Alice les regarda avec une haine sans bornes. Les draps du lit s'animèrent par télékinésie, et tels des serpents géants de tissu, vinrent s'enrouler autour du cou de Maximilien et de la jeune femme, les soulevant du sol en les étranglant. Alice les contempla sans rien faire, tous deux pédalant dans le vide et luttant contre l'inexorable suffocation. Et d'un mouvement ferme et bref de la main, Alice leur brisa le cou avec les draps, laissant les deux cadavres sans vie retomber lourdement sur le sol de la chambre.

Alice venait de commettre un acte des plus graves, mais n'en n'avait cure. Silencieusement, elle s'avança vers le corps de Maximilien, qui semblait la regarder avec des yeux sans vie et observer le néant. Tremblante, Alice laissa échapper un hurlement de colère et de tristesse. Sa voix était si puissante, amplifiée par cette force surnaturelle qui vivait en elle, que le verre des fenêtres se fissura et le lit de la chambre fut soulevé par une force invisible brutale et s'écrasa sur le sol. Un domestique, alerté par le bruit, arriva avec précipitation à la porte pour découvrir le macabre spectacle.
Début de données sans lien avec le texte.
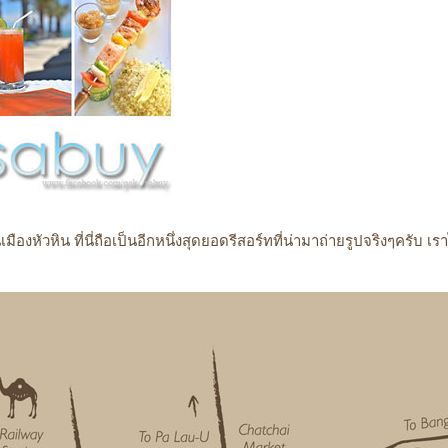
องหัวหิน ที่นี่ถือเป็นอีกหนึ่งสุดยอดรีสอร์ทที่น่ามาถ่ายรูปจริงๆครับ เรา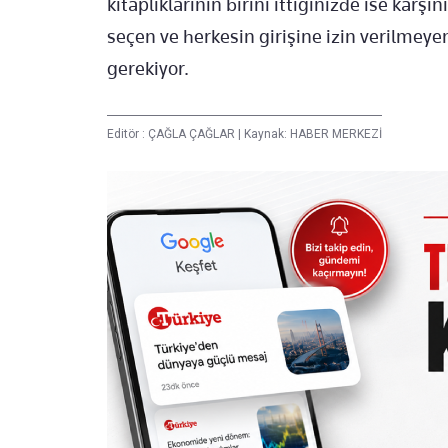
kitaplıklarının birini ittiğinizde ise karşı
seçen ve herkesin girişine izin verilmey
gerekiyor.
Editör :
ÇAĞLA ÇAĞLAR
|
Kaynak: HABER MERKEZİ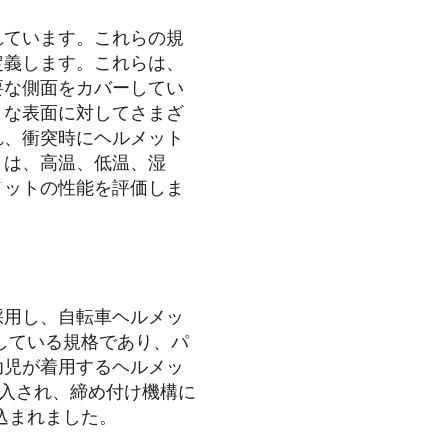
れています。これらの規
定義します。これらは、
要な側面をカバーしてい
まな表面に対してさまざ
れ、衝突時にヘルメット
トは、高温、低温、湿
メットの性能を評価しま
) を採用し、自転車ヘルメッ
準拠している規格であり、パ
幼児が着用するヘルメッ
年に導入され、締め付け機構に
込まれました。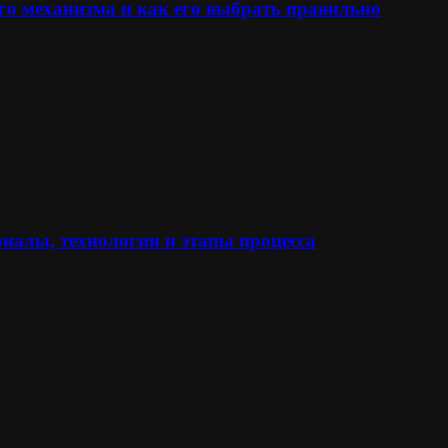
го механизма и как его выбрать правильно
иалы, технологии и этапы процесса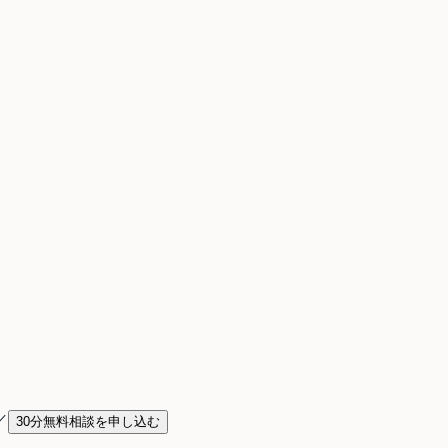
／
30分無料相談を申し込む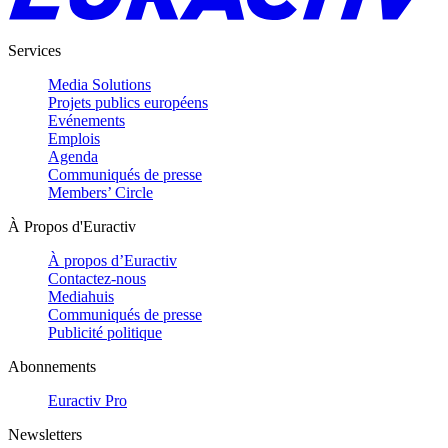
Services
Media Solutions
Projets publics européens
Evénements
Emplois
Agenda
Communiqués de presse
Members’ Circle
À Propos d'Euractiv
À propos d’Euractiv
Contactez-nous
Mediahuis
Communiqués de presse
Publicité politique
Abonnements
Euractiv Pro
Newsletters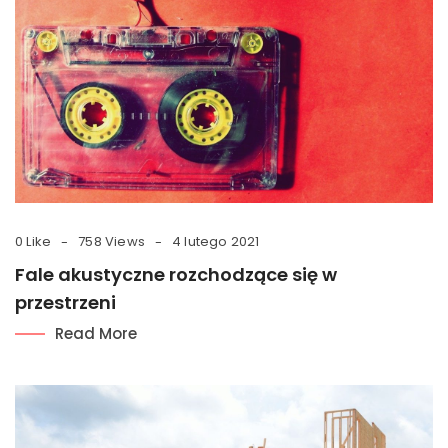
0 Like
758 Views
4 lutego 2021
Fale akustyczne rozchodzące się w
przestrzeni
Read More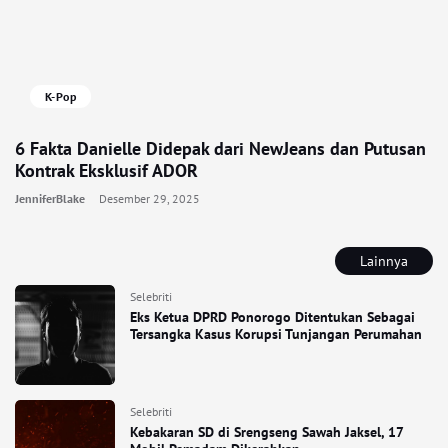
K-Pop
6 Fakta Danielle Didepak dari NewJeans dan Putusan
Kontrak Eksklusif ADOR
JenniferBlake
Desember 29, 2025
Lainnya
Selebriti
Eks Ketua DPRD Ponorogo Ditentukan Sebagai
Tersangka Kasus Korupsi Tunjangan Perumahan
Selebriti
Kebakaran SD di Srengseng Sawah Jaksel, 17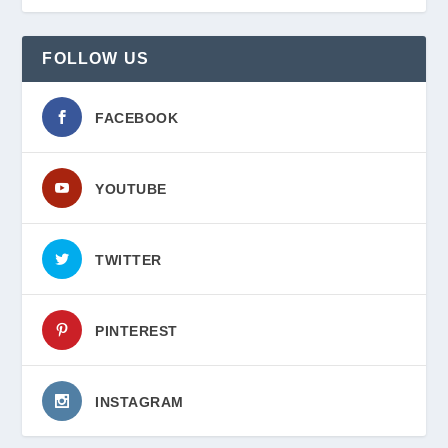
FOLLOW US
FACEBOOK
YOUTUBE
TWITTER
PINTEREST
INSTAGRAM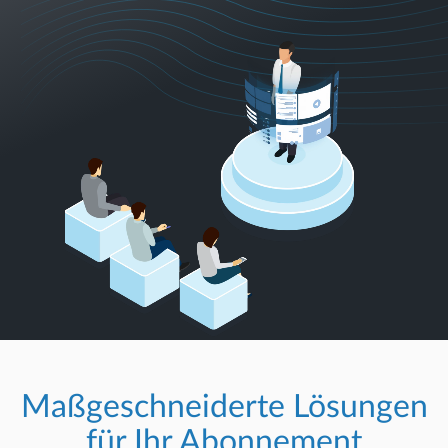
Maßgeschneiderte Lösungen
für Ihr Abonnement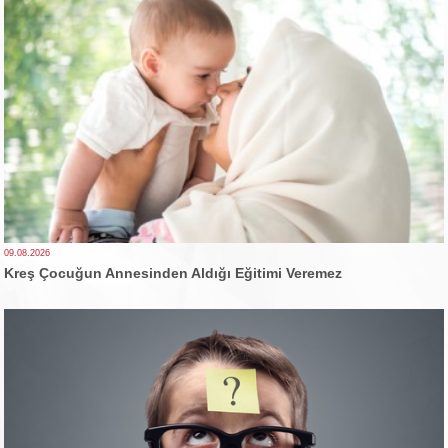
09.08.2026
Kreş Çocuğun Annesinden Aldığı Eğitimi Veremez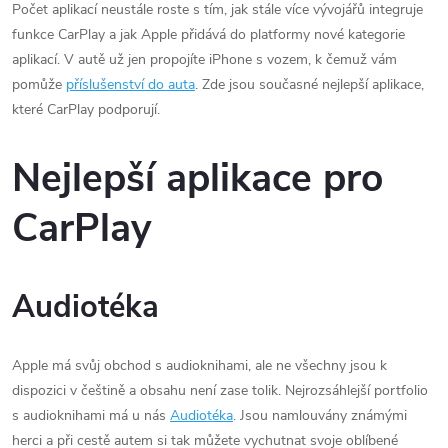
Počet aplikací neustále roste s tím, jak stále více vývojářů integruje
funkce CarPlay a jak Apple přidává do platformy nové kategorie
aplikací. V autě už jen propojíte iPhone s vozem, k čemuž vám
pomůže
příslušenství do auta
. Zde jsou současné nejlepší aplikace,
které CarPlay podporují.
Nejlepší aplikace pro
CarPlay
Audiotéka
Apple má svůj obchod s audioknihami, ale ne všechny jsou k
dispozici v češtině a obsahu není zase tolik. Nejrozsáhlejší portfolio
s audioknihami má u nás
Audiotéka
. Jsou namlouvány známými
herci a při cestě autem si tak můžete vychutnat svoje oblíbené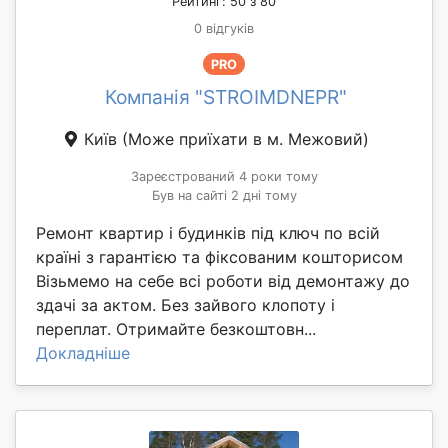
Рейтинг: 50 з 80
0 відгуків
PRO
Компанія "STROIMDNEPR"
Київ
(Може приїхати в м. Межовий)
Зареєстрований 4 роки тому
Був на сайті 2 дні тому
Ремонт квартир і будинків під ключ по всій
країні з гарантією та фіксованим кошторисом
Візьмемо на себе всі роботи від демонтажу до
здачі за актом. Без зайвого клопоту і
переплат. Отримайте безкоштовн...
Докладніше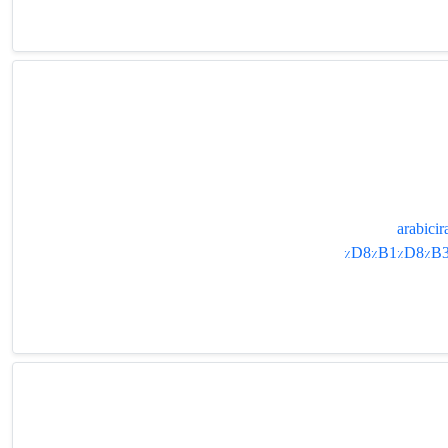
arabic
%D8%B1%D8%B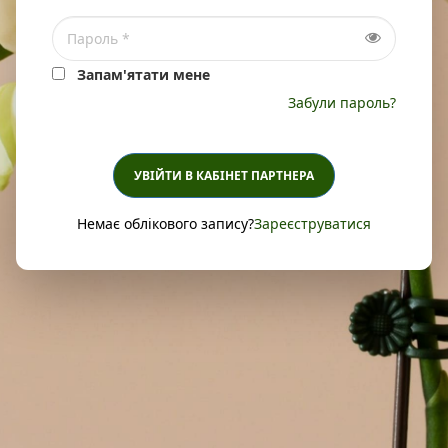
Запам'ятати мене
Забули пароль?
УВІЙТИ В КАБІНЕТ ПАРТНЕРА
Немає облікового запису?
Зареєструватися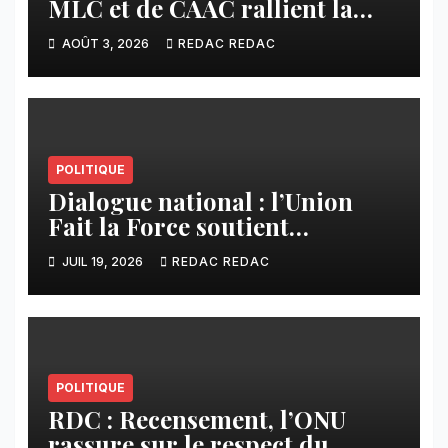
MLC et de CAAC rallient la
Dynamique pour la
AOÛT 3, 2026
REDAC REDAC
Transformation du Congo
POLITIQUE
Dialogue national : l’Union
Fait la Force soutient
l’initiative de Tshisekedi et
JUIL 19, 2026
REDAC REDAC
s’oppose à la participation des
groupes armés
POLITIQUE
RDC : Recensement, l’ONU
rassure sur le respect du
_ Oh seigneur... Mademoiselle Alice…

Il eut à peine le temps d’en dire plus qu'une onde télékinétique le frappa de plein fouet et le projeta contre le mur, le tuant sur le coup d'une fracture d'une crâne et de la nuque. Comme possédée et inconsciente de ce qu'elle venait de faire, Alice revint dans sa chambre et sortit du tiroir de sa table de chevet un poignard médiéval qui lui avait été offert par son père. La jeune femme sortit par l'arrière du manoir, sans être vue et regardant droit devant elle sans rien dire, les joues ruisselantes de larmes. Elle marcha sans s'arrêter vers le labyrinthe de haies fleuries situé vers le bas du domaine. Sans avoir besoin d'un plan du labyrinthe, Alice traversa le dédale de couloirs sans se perdre, jusqu'à atteindre le centre, un espace ouvert et circulaire, dans lequel se trouvait un petit autel de marbre, le même autel devant lequel Richard avait jadis demandé Elizabeth en mariage. Alice se dirigea vers l'autel, le poignard à la main et écoutant le vent siffler dans les haies.

La jeune femme s'assied sur les marches de l'autel, et resta quelques instants sans bouger, regardant droit devant elle et laissant le vent froid caresser son visage et ses cheveux noirs. Le ciel bleu et le soleil commençaient à laisser place à des nuages ​​noirs menaçants, et un grondement de tonnerre fusait au loin, comme si la nature ressentait et exprimait la même colère que la jeune femme. Alice regarda vaguement la lame argentée du poignard.

_ Ça aurait dû être… Le plus beau jour de ma vie.

Et sur ces mots, elle plongea la lame ancienne mais toujours affûtée droit dans son cœur. La douleur fut soudaine et insoutenable. Le souffle coupé et souffrant le martyr, Alice retira la lame rougi de sang, et se poignarda une deuxième fois au cœur, puis une troisième et quatrième fois, chaque coup étant plus douloureux que le précédent. Ne pouvant plus respirer, sa robe se teintant de rouge, du sang coulant de son nez et de sa bouche, Alice laissa tomber le poignard sur le sol et s'effondra, suffoquant dans son propre sang et laissant couler à nouveau les larmes. Alors qu'elle sentait le souffle froid de la mort venir s'emparer d'elle, elle remarqua alors la silhouette volante d'un corbeau, venir se poser sur l'autel et la regarder droit dans l'oeil, poussant un croassement sinistre ... Un corbeau aux yeux rouges…

Allongée au milieu d'une flaque grandissante de son sang, Alice ne luttait plus, fermant les yeux dans un dernier et faible soupir.